Quantitative Research refers to the systemic empirical exploration of the observable phenomena through computational, statistical or mathematical techniques. This research aims to develop as well as hypotheses, mathematical models, and theories regarding phenomena. The method of measurement is a very significant tool as it provides us with the connection between mathematical expression and the empirical observations. The purpose of the technique is to predict, explain and control the phenomena via a focused collection of the numerical data that is used to test the hypothesis and make deductions. The approach is focused, objective and outcome oriented. The method can be controlled to a degree. It is random, and the intent is to select a large representative sample to generalize the results to a population. There are standardized and numerical measurements and numbers at the end. The method is structured, inflexible, and specified in detail. The raw data are numbers at the end of the study. The advantage of this strategy is that the method is standardized hence effective in comparing results from similar studies (Bryman, 2015). It eliminates bias it involves many cases and few variables. The technique is reliable and valid since it employs prescribed procedures. The disadvantage of this method is that standardization may cause biases (Creswell, 2013).
Qualitative Research Sampling Strategy
Qualitative Research is a method of inquiry that is used in many academic disciplines like natural sciences and social sciences.

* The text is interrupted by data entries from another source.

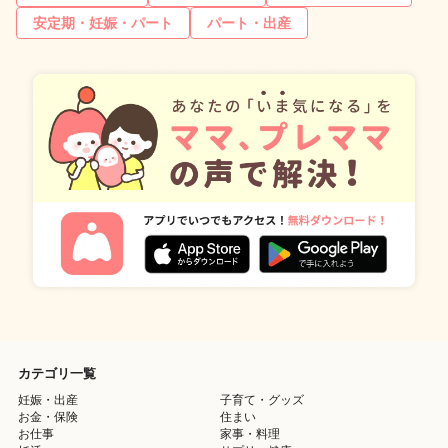
安定期・妊娠・パート
パート・出産
カテゴリ一覧
妊娠・出産
子育て・グッズ
お金・保険
住まい
お仕事
家事・料理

The strategy emphasizes the importance of looking at variables in their natural setting where they are found. This method is text-based, unlike the quantitative method which is number based (Brannen, 2017). The inductive process is used to formulate the theory or hypothesis whereas in the quantitative method the primary deductive process is used to test the pre-specified concepts, suggestions and the constructs that make up an argument. This approach is less generalized. It also has unstructured and semi-structured response options, unlike the quantitative method which has fixed response options (Creswell, 2013). The advantages of the method are that the subjects and issues can be evaluated in depth and interviews are not limited to particular questions. The disadvantages are the fact that the quality of the research is dependent on skills of the researcher and findings can be time-consuming and difficult to present in visual ways.
Discussion Prompt 2
The sample that is used to represent the whole population should be chosen carefully since an inappropriate sample size and quality can put the entire research project into question. The researcher selects the sample size regarding the size of the more significant population, the item in question and the kind of information that the researcher wants to collect. My research question is What are the effects of Alzheimers on the patients family members. and my sample size is 30. I choose the sample size to be thirty since this is an appropriate representation of the whole population. The sample size is not enormous hence will give accurate results.
Brannen, J. (Ed.). (2017). Mixing methods: Qualitative and quantitative research. Routledge.
Bryman, A. (2015). Social research methods. Oxford university press.
Creswell, J. W. (2013). Research design: Qualitative, quantitative, and mixed methods approaches. Sage publications.